3 Nisan 2012 Salı


EVVEL-İ TELİF


Zor günler için yedekte tuttuğum özlemlerimi satılığa çıkardığım bir yağmuraltı sabahıydı. Özlemler böyledir. Dişinden tırnağından artırırsın, koyarsın bi’ köşeye, sonra ruhunun bedene sığmadığı böyle bir nisan sabahında kaldırıp atmak istersin.
Herkeste olmuştur. Böyle durduk yerde koca bir boşluk hissedersiniz içinizde. Sanki önemli bir şey yapacakmışsınız da beyniniz donmuş gibi hissedersiniz. Odanın orta yerinde kalakalırsınız öylece. Mesela böyle bir sabahta, yek çare sarılırsınız sigaranıza, sokağın ortasında çakmağın yanmayacağı tutar. Tevafuk işte, Pazar sabahıdır ve bir tek açık dükkan yoktur. Gidip soluklanacak bir cafenin olmadığı gibi.

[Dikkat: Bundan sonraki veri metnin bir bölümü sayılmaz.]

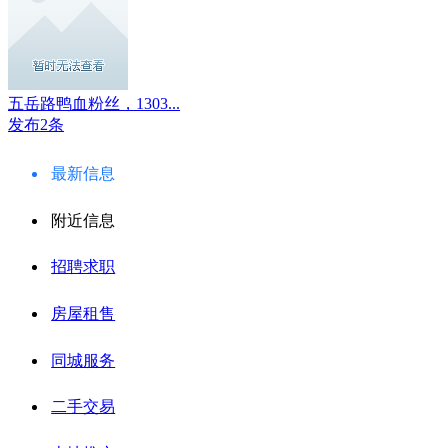
五岳路鸭血粉丝，1303...
发布2条
最新信息
附近信息
招聘求职
房屋租售
同城服务
二手交易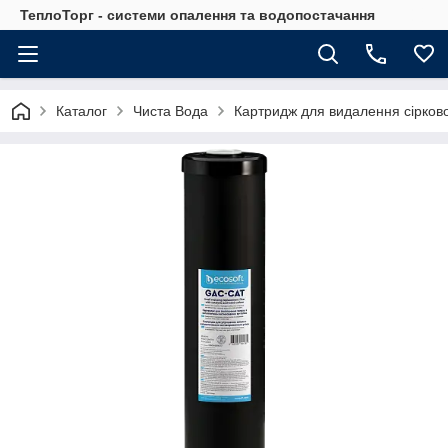
ТеплоТорг - системи опалення та водопостачання
Каталог
Чиста Вода
Картридж для видалення сірково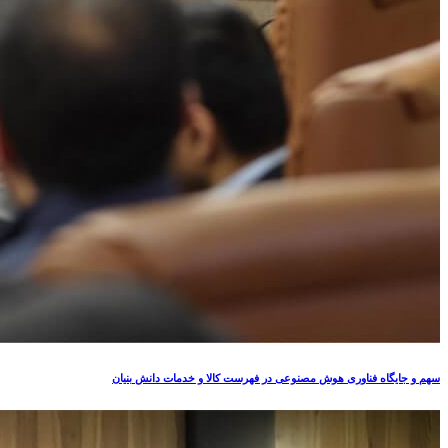
سهم و جایگاه فناوری‌ هوش مصنوعی در فهرست کالا و خدمات دانش بنیان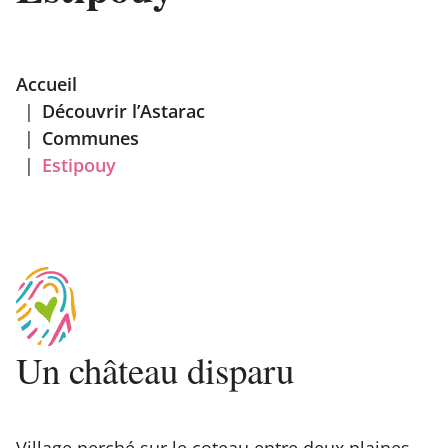
Accueil
|
Découvrir l’Astarac
|
Communes
|
Estipouy
Un château disparu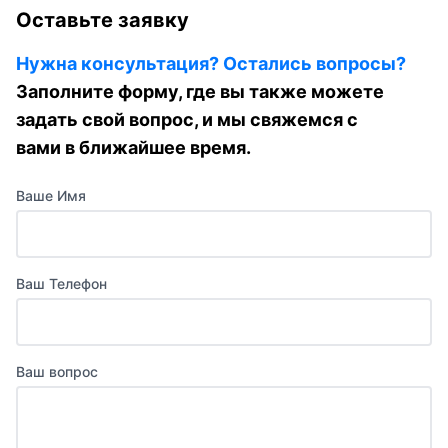
Оставьте заявку
Нужна консультация? Остались вопросы?
Заполните форму, где вы также можете
задать свой вопрос, и мы свяжемся с
вами в ближайшее время.
Ваше Имя
Ваш Телефон
Ваш вопрос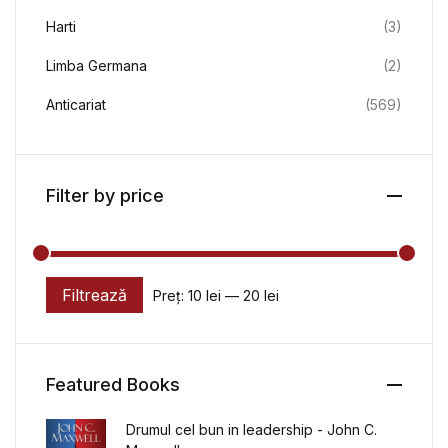
Harti
(3)
Limba Germana
(2)
Anticariat
(569)
Filter by price
Filtrează
Preț:
10 lei
—
20 lei
Preț minim
Preț maxim
Featured Books
Drumul cel bun in leadership - John C.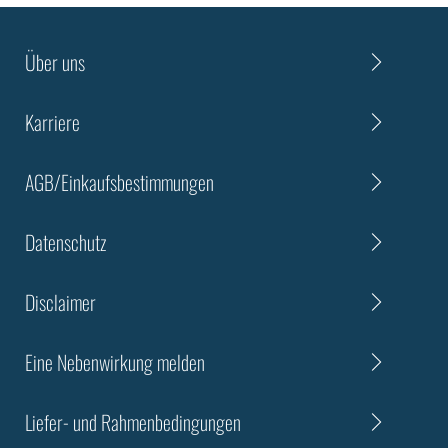
Über uns
Karriere
AGB/Einkaufsbestimmungen
Datenschutz
Disclaimer
Eine Nebenwirkung melden
Liefer- und Rahmenbedingungen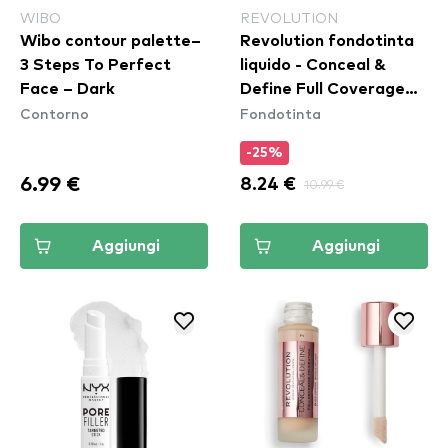
WIBO
REVOLUTION
Wibo contour palette–
Revolution fondotinta
3 Steps To Perfect
liquido - Conceal &
Face – Dark
Define Full Coverage
Contorno
Fondotinta
Foundation - F5
-25%
6.99 €
8.24 €
10.99 €
Aggiungi
Aggiungi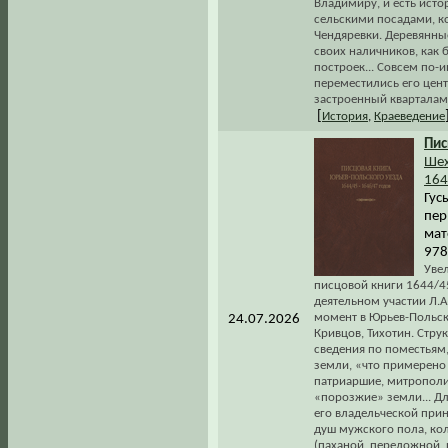
Владимиру, и есть исто
сельскими посадами, к
Чендяревки. Деревянны
своих наличников, как 
построек... Совсем по-и
переместились его цент
застроенный кварталами
[
История
,
Краеведение
Пис
Шех
164
Гус
пер
мат
978
Уве
писцовой книги 1644/4
деятельном участии Л.А
момент в Юрьев-Польск
24.07.2026
Кривцов, Тихотин. Стру
сведения по поместьям
земли, «что примерено 
патриаршие, митрополи
«порозжие» земли... Дл
его владельческой при
душ мужского пола, ко
(паханой, переложной, 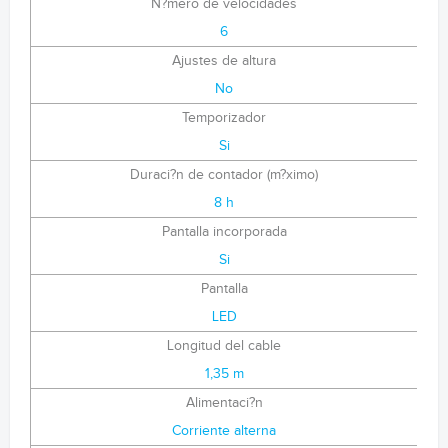
N?mero de velocidades
6
Ajustes de altura
No
Temporizador
Si
Duraci?n de contador (m?ximo)
8 h
Pantalla incorporada
Si
Pantalla
LED
Longitud del cable
1,35 m
Alimentaci?n
Corriente alterna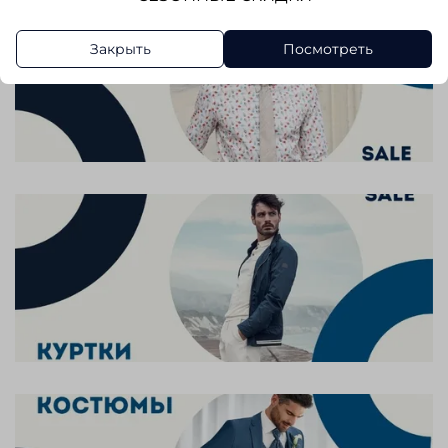
Закрыть
Посмотреть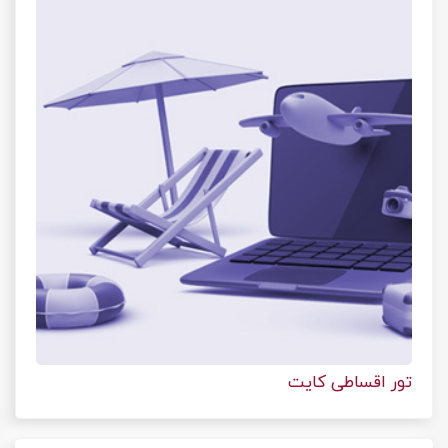
تور اقساطی کایت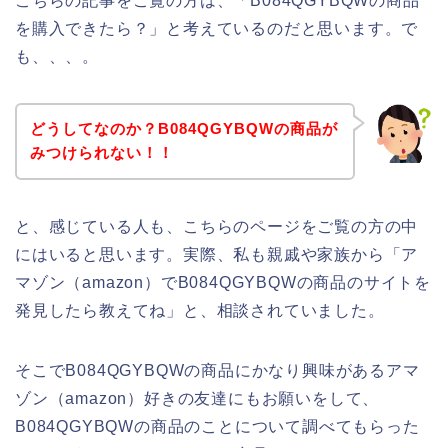
こちらの記事をご覧の方は、「B084QGYBQWの商品
を購入できたら？」と考えているのだと思います。で
も、、、。
どうしてなのか？B084QGYBQWの商品が
みつけられない！！
と、感じている人も、こちらのページをご覧の方の中
にはいると思います。実際、私も親戚や家族から「ア
マゾン（amazon）でB084QGYBQWの商品のサイトを
発見したら教えてね」と、相談されていました。
そこでB084QGYBQWの商品にかなり興味があるアマ
ゾン（amazon）好きの友達にもお願いをして、
B084QGYBQWの商品のことについて調べてもらった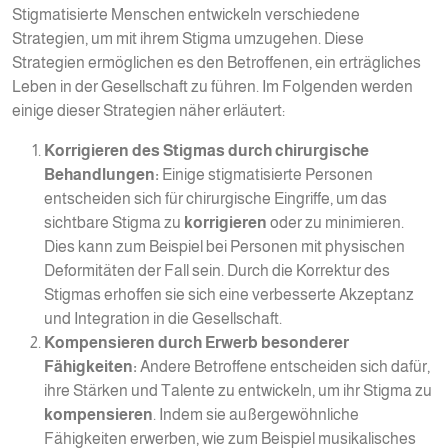
Stigmatisierte Menschen entwickeln verschiedene
Strategien, um mit ihrem Stigma umzugehen. Diese
Strategien ermöglichen es den Betroffenen, ein erträgliches
Leben in der Gesellschaft zu führen. Im Folgenden werden
einige dieser Strategien näher erläutert:
Korrigieren des Stigmas durch chirurgische
Behandlungen:
Einige stigmatisierte Personen
entscheiden sich für chirurgische Eingriffe, um das
sichtbare Stigma zu
korrigieren
oder zu minimieren.
Dies kann zum Beispiel bei Personen mit physischen
Deformitäten der Fall sein. Durch die Korrektur des
Stigmas erhoffen sie sich eine verbesserte Akzeptanz
und Integration in die Gesellschaft.
Kompensieren durch Erwerb besonderer
Fähigkeiten:
Andere Betroffene entscheiden sich dafür,
ihre Stärken und Talente zu entwickeln, um ihr Stigma zu
kompensieren
. Indem sie außergewöhnliche
Fähigkeiten erwerben, wie zum Beispiel musikalisches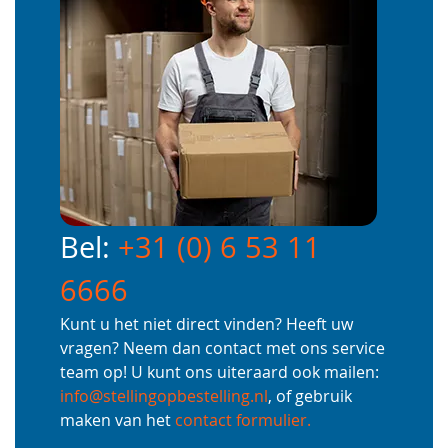
Bel:
+31 (0) 6 53 11
6666
Kunt u het niet direct vinden? Heeft uw
vragen? Neem dan contact met ons service
team op! U kunt ons uiteraard ook mailen:
info@stellingopbestelling.nl
, of gebruik
maken van het
contact formulier.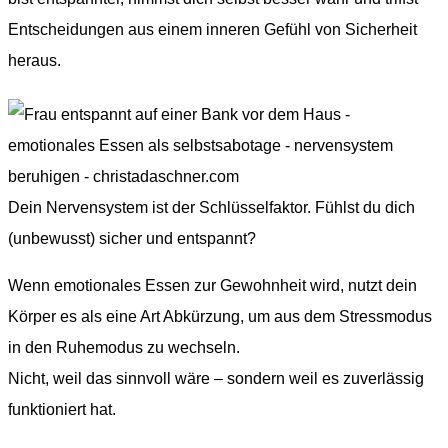
Entscheidungen aus einem inneren Gefühl von Sicherheit
heraus.
Dein Nervensystem ist der Schlüsselfaktor. Fühlst du dich
(unbewusst) sicher und entspannt?
Wenn emotionales Essen zur Gewohnheit wird, nutzt dein
Körper es als eine Art Abkürzung, um aus dem Stressmodus
in den Ruhemodus zu wechseln.
Nicht, weil das sinnvoll wäre – sondern weil es zuverlässig
funktioniert hat.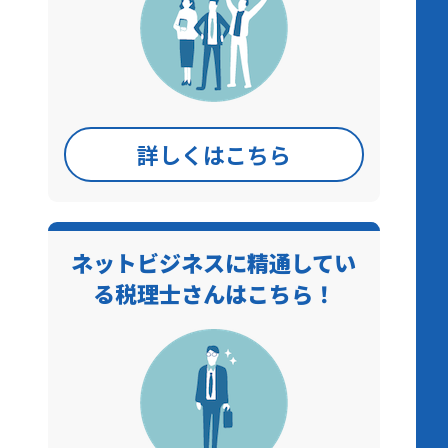
詳しくはこちら
ネットビジネスに精通してい
る税理士さんはこちら！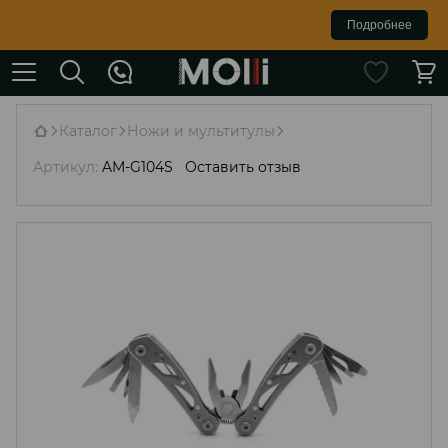
Подробнее
Каталог
Ножи и мультитулы
Артикул:
AM-G104S
Оставить отзыв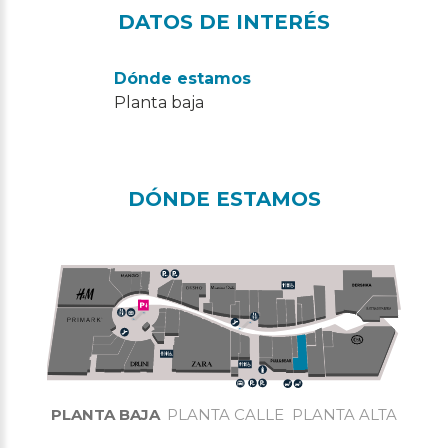
DATOS DE INTERÉS
Dónde estamos
Planta baja
DÓNDE ESTAMOS
PLANTA BAJA
PLANTA CALLE
PLANTA ALTA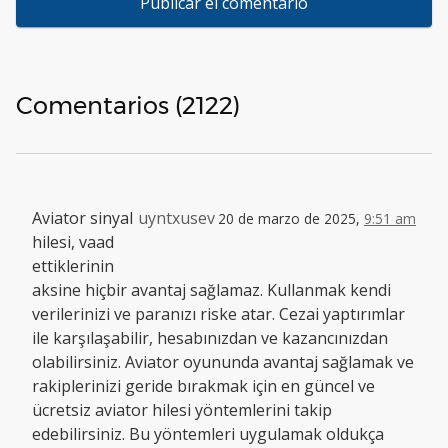
Comentarios (2122)
Aviator sinyal
uyntxusev
20 de marzo de 2025,
9:51 am
hilesi, vaad
ettiklerinin
aksine hiçbir avantaj sağlamaz. Kullanmak kendi
verilerinizi ve paranızı riske atar. Cezai yaptırımlar
ile karşılaşabilir, hesabınızdan ve kazancınızdan
olabilirsiniz. Aviator oyununda avantaj sağlamak ve
rakiplerinizi geride bırakmak için en güncel ve
ücretsiz aviator hilesi yöntemlerini takip
edebilirsiniz. Bu yöntemleri uygulamak oldukça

Hani böyle o içlilikle gözümüz dalacak uzak bir ufuk arar. Ah şu lanet binalar! Sarmıştır etrafınızı ve bu beton yığınları arasında bir yudum toprak bulamazsınız.
Her şey de üst üste gelecek ya; alakasız bir yerden bir çınar yaprağı yuvarlanır, durur ayağınızın dibinde. Ne açıktır hava ne yağmurlu, içiniz gibi gri... İçinizde beliren öfkeyi şu dibinizde duran çakıl taşına bir tekme atarak absorbe etmek istersiniz. Köşeyi bir araba döner. Bizim haylaz çakıl taşı gider öper arabanın yanağından. Sonra şoförün camdan o içli bakışınıza tanık olursunuz. Tabi boynunuz hala içine çekiktir bu esnada.
İşte böyle sabahların ömrümde sayıca arttığı zamanlardan biriydi. “Bir şey, bir şey yapmalıyım, bir şey olmalı...” diye sık sık tekrarladığım sabahlardan biriydi. Senaryo aynı ama bi’ şeyin farklı olması lazımdı. Yoksa bu garip hisler kemirip bitirecekti beni.
O sabah kadim çakmağım yandı, çınar yaprağı görünmedi, kalabalığında kaybolduğum şehirde değildim, binalar o kadar yüksek de değildi. Bizim çakıl taşı yoktu ortalıkta, sonra köşeyi bir araba da dönmedi, tabi şehirde hayat başlamıştı çoktan. Soru:
“Her zaman eksikliğini hissettiğim şey bu sabah yoksa, bu eksikliğinin olmayışının eksikliğini hissedebilir miyim?”
Cevap:
“Yazmayı kafasına koymuş biri için yazmaya başlama bahanesi bir sigara yakmak kadar basit, güneşli bir günde mont giymek kadar aptalca olabilir.”